Der Bezug zu Nähe und Ferne
Literatur & Gesellschaft
Für seine faszinierende Bilderserie «Light Fall» reiste der Fotograf Guido Baselgia rund um den Erdball und auch auf den Wildspitz.
Zug – Faszination Licht. Das Sicht-, aber nicht Greifbare. Es tritt in geradezu unendlichen Formen und Farben auf, es wärmt, kühlt zuweilen, löst Stimmungen aus. Für gewöhnlich nimmt unser Auge das Licht im Moment wahr. Die Sonne am Himmel oder die Sterne nachts. Es ist immer der Augenblick. Doch mit der entsprechenden Ausstattung und viel Zeit lässt sich das Licht verfolgen und zeitlich gebündelt abbilden. Wie eindrucksvoll dies sein kann, zeigt «Light Fall», der neue Bildband des renommierten Schweizer Fotokünstlers Guido Baselgia. Der gebürtige Engadiner lebt und arbeitet in Malans bei Chur, hat zuvor jedoch 40 Jahre in Zug gelebt. «Es gibt hier kaum einen Ort, den ich nicht auch fotografisch erkundet hätte», sagt der Bündner.
Die Bilder in «Light Fall» sind in der Zeit von 2006 bis 2014 entstanden. Sie sind aus Inspirationen und Erkenntnissen aus Baselgias Werkreihen «Hochland» (2001), «Weltraum» (2004) und «Silberschicht» (2008) hervorgegangen. Für «Light Fall» reiste Baselgia nach Feuerland, Norwegen, Ecuador und erklomm Berggipfel in den Schweizer Alpen, um mit seiner Fachkamera das bemerkenswerte Analog-Fotoprojekt umzusetzen. Der Künstler kam dem Phänomen des Erdschattens auf die Spur.

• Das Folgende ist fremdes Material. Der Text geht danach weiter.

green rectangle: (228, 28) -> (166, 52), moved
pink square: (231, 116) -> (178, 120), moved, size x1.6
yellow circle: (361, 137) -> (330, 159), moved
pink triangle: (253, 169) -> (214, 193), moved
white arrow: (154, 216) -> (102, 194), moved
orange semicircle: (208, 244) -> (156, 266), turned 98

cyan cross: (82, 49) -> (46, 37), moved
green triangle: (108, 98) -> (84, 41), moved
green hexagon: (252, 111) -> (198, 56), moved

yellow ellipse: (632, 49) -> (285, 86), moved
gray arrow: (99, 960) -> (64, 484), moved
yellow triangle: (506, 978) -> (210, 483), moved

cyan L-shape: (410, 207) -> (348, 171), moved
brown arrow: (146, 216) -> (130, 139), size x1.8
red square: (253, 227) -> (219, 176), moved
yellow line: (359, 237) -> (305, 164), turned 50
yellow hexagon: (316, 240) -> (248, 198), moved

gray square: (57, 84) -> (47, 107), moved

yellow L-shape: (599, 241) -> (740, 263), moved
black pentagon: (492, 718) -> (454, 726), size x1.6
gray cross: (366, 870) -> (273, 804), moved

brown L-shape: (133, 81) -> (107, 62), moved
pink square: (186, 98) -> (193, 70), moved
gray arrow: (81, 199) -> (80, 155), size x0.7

Stundenlange Belichtungszeiten
Besonders einzigartige Beobachtungen machte Baselgia auf dem Piz Languard auf 3200 Metern über Meer. Baselgia: «Hier entstehen Fotografien, die auch Grundsätzliches der analogen Fotografie untersuchen wie die Physik des Lichtes, aber auch Zeit und Raum und das latente Bild im Medium selbst.» So baue sich während der stundenlangen Belichtungszeiten ein Bild auf, das von blossem Auge nicht sichtbar sei und auch gleich wieder zu verschwinden drohe. «Das Faszinierende daran ist, dass die vorhersehbare Himmelsmechanik zu unvorhersehbaren Bildern führt.»
Auf vielen seiner Fotografien sind geheimnisvolle Lichtbahnen zu sehen, die den Weg der Sonne oder der Sterne darstellen. Im Falle der Sonne wird der Betrachter insofern hinters «Licht» geführt, als er glaubt, er sähe den Sonnenverlauf dargestellt. In Wahrheit jedoch zeigt es die Bewegung der Erde, die sich um die eigene Achse dreht.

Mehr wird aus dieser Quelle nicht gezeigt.